((

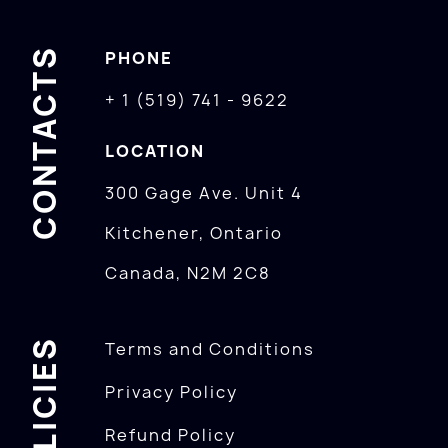
CONTACTS
PHONE
+ 1 (519) 741 - 9622
LOCATION
300 Gage Ave. Unit 4
Kitchener, Ontario
Canada, N2M 2C8
POLICIES
Terms and Conditions
Privacy Policy
Refund Policy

))

TO DO — What are the lines from the one containing "Canada, N2M 2C8" to the end of the material above? Return them exactly, and only them.

TASK SOLUTION —
Canada, N2M 2C8
POLICIES
Terms and Conditions
Privacy Policy
Refund Policy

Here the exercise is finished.